RAW DATA Block Start

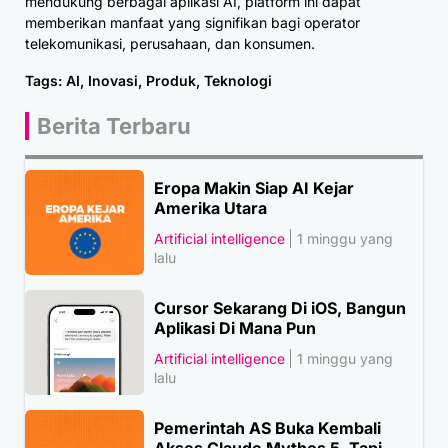
mendukung berbagai aplikasi AI, platform ini dapat
memberikan manfaat yang signifikan bagi operator
telekomunikasi, perusahaan, dan konsumen.
Tags:
AI
,
Inovasi
,
Produk
,
Teknologi
Berita Terbaru
Eropa Makin Siap AI Kejar
Amerika Utara
Artificial intelligence
1 minggu yang
lalu
Cursor Sekarang Di iOS, Bangun
Aplikasi Di Mana Pun
Artificial intelligence
1 minggu yang
lalu
Pemerintah AS Buka Kembali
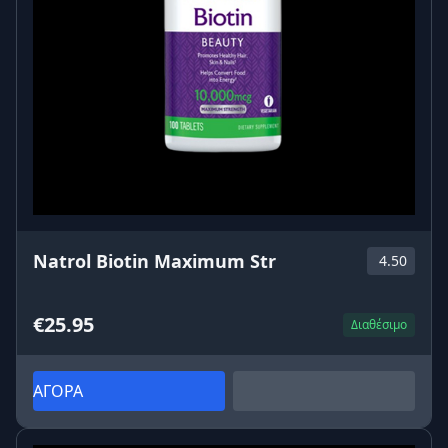
Natrol Biotin Maximum Str
4.50
€25.95
Διαθέσιμο
ΑΓΟΡΑ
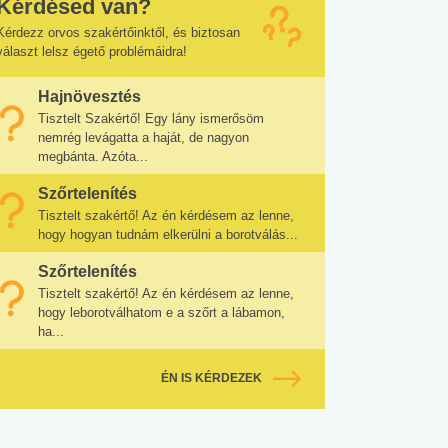
Kérdésed van?
Kérdezz orvos szakértőinktől, és biztosan
választ lelsz égető problémáidra!
Hajnövesztés
Tisztelt Szakértő! Egy lány ismerősöm
nemrég levágatta a haját, de nagyon
megbánta. Azóta...
Szőrtelenítés
Tisztelt szakértő! Az én kérdésem az lenne,
hogy hogyan tudnám elkerülni a borotválás...
Szőrtelenítés
Tisztelt szakértő! Az én kérdésem az lenne,
hogy leborotválhatom e a szőrt a lábamon,
ha...
ÉN IS KÉRDEZEK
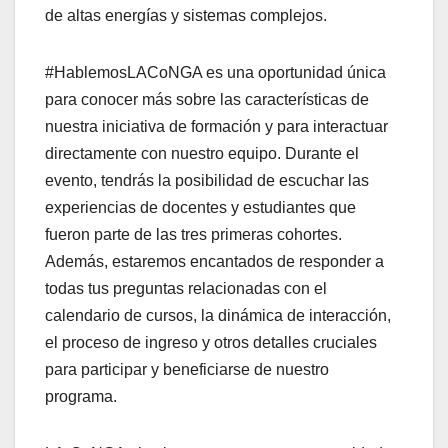
de altas energías y sistemas complejos.
#HablemosLACoNGA es una oportunidad única
para conocer más sobre las características de
nuestra iniciativa de formación y para interactuar
directamente con nuestro equipo. Durante el
evento, tendrás la posibilidad de escuchar las
experiencias de docentes y estudiantes que
fueron parte de las tres primeras cohortes.
Además, estaremos encantados de responder a
todas tus preguntas relacionadas con el
calendario de cursos, la dinámica de interacción,
el proceso de ingreso y otros detalles cruciales
para participar y beneficiarse de nuestro
programa.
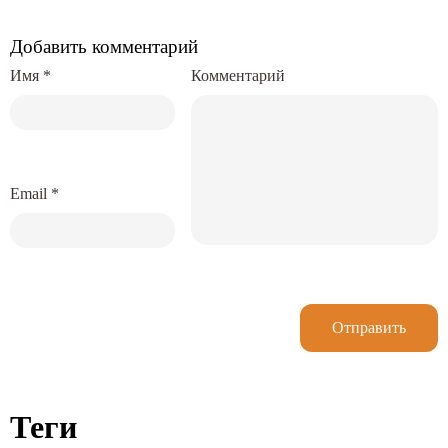
Добавить комментарий
Имя
*
Комментарий
Email
*
Отправить
Теги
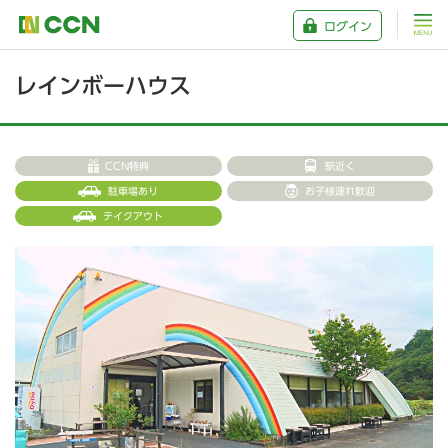
ログイン
レインボーハウス
CCN特典
駅近く
駐車場あり
お子様連れ歓迎
テイクアウト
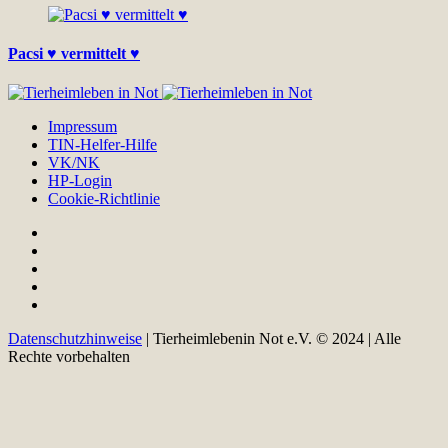
Pacsi ♥ vermittelt ♥
Impressum
TIN-Helfer-Hilfe
VK/NK
HP-Login
Cookie-Richtlinie
Datenschutzhinweise
| Tierheimlebenin Not e.V. © 2024 | Alle
Rechte vorbehalten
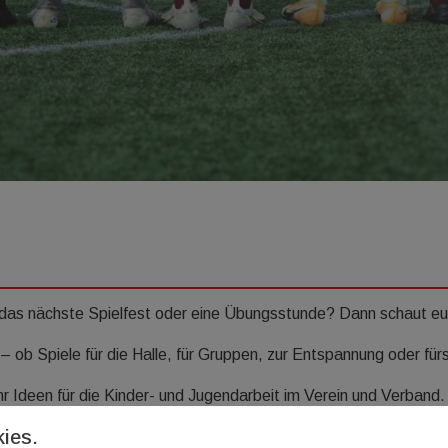
t, das nächste Spielfest oder eine Übungsstunde? Dann schaut e
 ob Spiele für die Halle, für Gruppen, zur Entspannung oder fürs
hr Ideen für die Kinder- und Jugendarbeit im Verein und Verband.
ies.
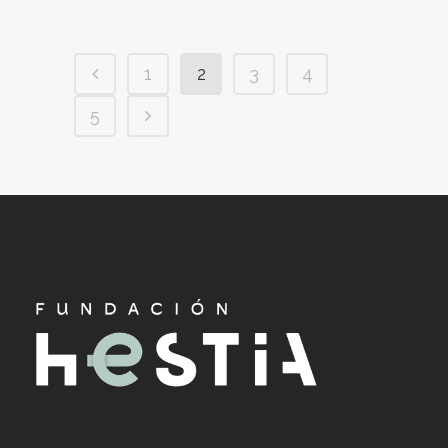
1
2
3
4
5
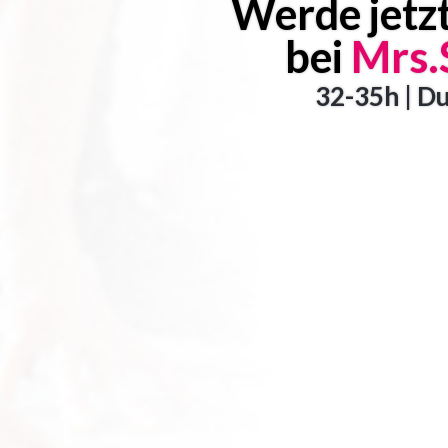
Werde jetzt
bei
Mrs.
32-35h | D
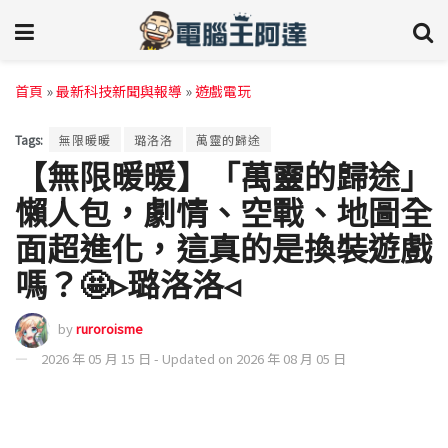
首頁
»
最新科技新聞與報導
»
遊戲電玩
Tags:
無限暖暖
璐洛洛
萬靈的歸途
【無限暖暖】「萬靈的歸途」
懶人包，劇情、空戰、地圖全
面超進化，這真的是換裝遊戲
嗎？🤩▹璐洛洛◃
by
ruroroisme
2026 年 05 月 15 日 - Updated on 2026 年 08 月 05 日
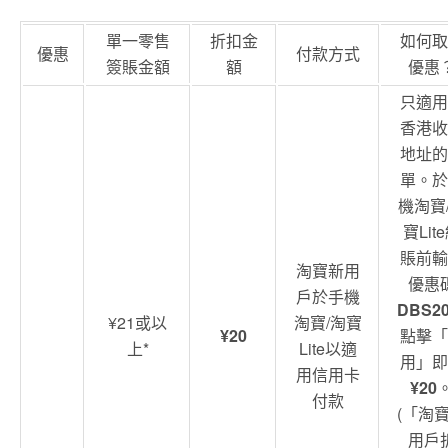
單一零售
折扣金
如何取
優惠
付款方式
簽賬金額
額
優惠
只適用
香港收
地址的
單。於
機淘寶
寶Lit
賬前輸
淘寶新用
優惠
戶於手機
DBS2
¥21或以
淘寶/淘寶
¥20
點擊「
上*
Lite以適
用」即
用信用卡
¥20
付款
(「淘
用戶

RAW DATA Block End

ASSIGNMENT =
Apart from the pictures, every line above must be printed exactly.

EXERCISE RESULT =
mendukung berbagai aplikasi AI, platform ini dapat
memberikan manfaat yang signifikan bagi operator
telekomunikasi, perusahaan, dan konsumen.
Tags:
AI
,
Inovasi
,
Produk
,
Teknologi
Berita Terbaru
Eropa Makin Siap AI Kejar
Amerika Utara
Artificial intelligence
1 minggu yang
lalu
Cursor Sekarang Di iOS, Bangun
Aplikasi Di Mana Pun
Artificial intelligence
1 minggu yang
lalu
Pemerintah AS Buka Kembali
Natrol Biotin Maximum Str
4.50
€25.95
Διαθέσιμο
ΑΓΟΡΑ
Kérdésed van?
Kérdezz orvos szakértőinktől, és biztosan
választ lelsz égető problémáidra!
Hajnövesztés
Tisztelt Szakértő! Egy lány ismerősöm
nemrég levágatta a haját, de nagyon
megbánta. Azóta...
Szőrtelenítés
Tisztelt szakértő! Az én kérdésem az lenne,
hogy hogyan tudnám elkerülni a borotválás...
Szőrtelenítés
Tisztelt szakértő! Az én kérdésem az lenne,
hogy leborotválhatom e a szőrt a lábamon,
ha...
ÉN IS KÉRDEZEK
de altas energías y sistemas complejos.
#HablemosLACoNGA es una oportunidad única
para conocer más sobre las características de
nuestra iniciativa de formación y para interactuar
directamente con nuestro equipo. Durante el
evento, tendrás la posibilidad de escuchar las
experiencias de docentes y estudiantes que
fueron parte de las tres primeras cohortes.
Además, estaremos encantados de responder a
todas tus preguntas relacionadas con el
calendario de cursos, la dinámica de interacción,
el proceso de ingreso y otros detalles cruciales
para participar y beneficiarse de nuestro
programa.
Добавить комментарий
Имя
*
Комментарий
Email
*
Отправить
Теги
ログイン
レインボーハウス
CCN特典
駅近く
駐車場あり
お子様連れ歓迎
テイクアウト
Pacsi ♥ vermittelt ♥
Impressum
TIN-Helfer-Hilfe
VK/NK
HP-Login
Cookie-Richtlinie
Datenschutzhinweise
| Tierheimlebenin Not e.V. © 2024 | Alle
Rechte vorbehalten
t, das nächste Spielfest oder eine Übungsstunde? Dann schaut e
 ob Spiele für die Halle, für Gruppen, zur Entspannung oder fürs
hr Ideen für die Kinder- und Jugendarbeit im Verein und Verband.
ies.
1
2
3
4
5
Werde jetzt
bei
Mrs.
32-35h | D
首頁
»
最新科技新聞與報導
»
遊戲電玩
Tags:
無限暖暖
璐洛洛
萬靈的歸途
【無限暖暖】「萬靈的歸途」
懶人包，劇情、空戰、地圖全
面超進化，這真的是換裝遊戲
嗎？🤩▹璐洛洛◃
by
ruroroisme
2026 年 05 月 15 日 - Updated on 2026 年 08 月 05 日
單一零售
折扣金
如何取
優惠
付款方式
簽賬金額
額
優惠
只適用
香港收
地址的
單。於
機淘寶
寶Lit
賬前輸
淘寶新用
優惠
戶於手機
DBS2
¥21或以
淘寶/淘寶
¥20
點擊「
上*
Lite以適
用」即
用信用卡
¥20
付款
(「淘
用戶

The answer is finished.